🤖 AI Summary
In kernel two-sample testing via Maximum Mean Discrepancy (MMD), the null distribution lacks a closed-form expression, necessitating computationally expensive permutation or bootstrap calibration. To address this, we propose martingale-based MMD (mMMD), the first method to model the estimated squared MMD as a martingale process. Under the null hypothesis, mMMD is asymptotically standard normal, enabling analytic p-value computation without resampling. Retaining quadratic time complexity O(n²), mMMD achieves statistical consistency and high computational efficiency: its test power approaches that of permutation testing in large samples, while reducing computational cost from O(Bn²) to O(n²), where B is the number of permutations. This bridges theoretical rigor and practical deployability—offering both asymptotic guarantees and scalable inference for real-world applications.
📝 Abstract
The Maximum Mean Discrepancy (MMD) is a widely used multivariate distance metric for two-sample testing. The standard MMD test statistic has an intractable null distribution typically requiring costly resampling or permutation approaches for calibration.
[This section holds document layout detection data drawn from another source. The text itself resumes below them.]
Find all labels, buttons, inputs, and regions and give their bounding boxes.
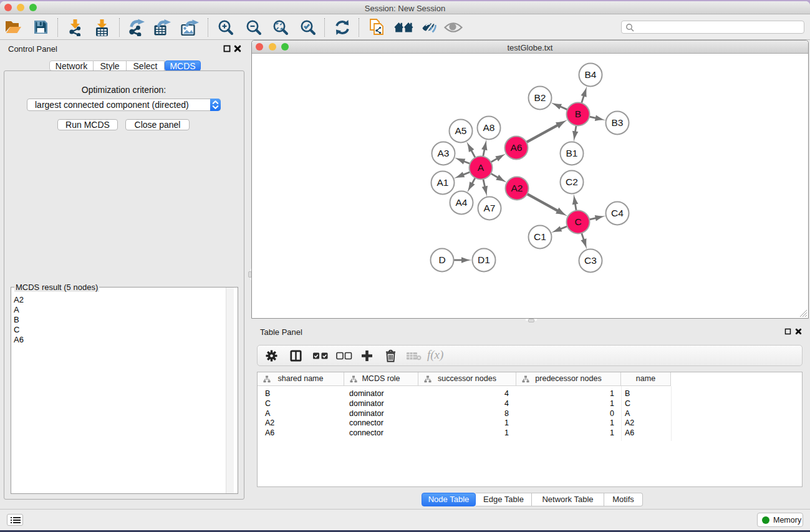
svg-text:A5: A5 — [455, 125, 467, 136]
svg-text:A2: A2 — [511, 183, 523, 193]
svg-text:A4: A4 — [456, 197, 468, 208]
svg-text:A8: A8 — [483, 122, 495, 133]
svg-text:A6: A6 — [511, 142, 523, 153]
svg-text:D1: D1 — [478, 254, 490, 265]
svg-text:B: B — [575, 109, 581, 119]
svg-text:A7: A7 — [484, 203, 496, 213]
svg-text:A1: A1 — [437, 177, 449, 188]
svg-text:C: C — [574, 216, 581, 227]
svg-text:B2: B2 — [534, 92, 546, 103]
svg-text:B3: B3 — [612, 117, 624, 128]
svg-text:C2: C2 — [566, 177, 578, 187]
svg-text:C3: C3 — [584, 255, 597, 266]
svg-text:C1: C1 — [534, 231, 546, 242]
svg-text:A: A — [478, 162, 485, 173]
svg-text:B4: B4 — [585, 69, 597, 80]
svg-text:A3: A3 — [438, 148, 450, 158]
svg-text:B1: B1 — [566, 148, 578, 158]
svg-text:C4: C4 — [611, 208, 624, 218]
svg-text:D: D — [438, 254, 445, 265]
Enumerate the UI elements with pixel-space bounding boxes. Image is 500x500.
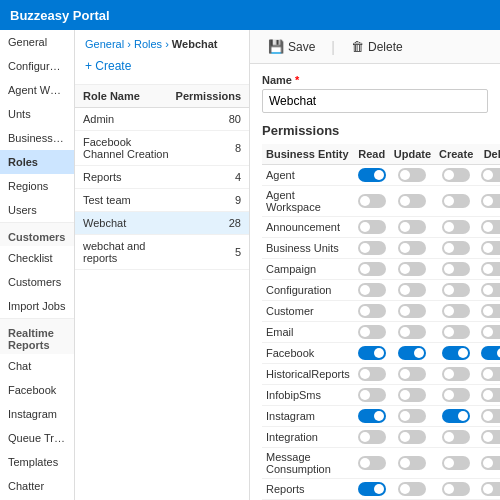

In this work we leverage a martingale interpretation of the estimated squared MMD to propose martingale MMD (mMMD), a quadratic-time statistic which has a limiting standard Gaussian distribution under the null. Moreover we show that the test is consistent against any fixed alternative and for large sample sizes, mMMD offers substantial computational savings over the standard MMD test, with only a minor loss in power.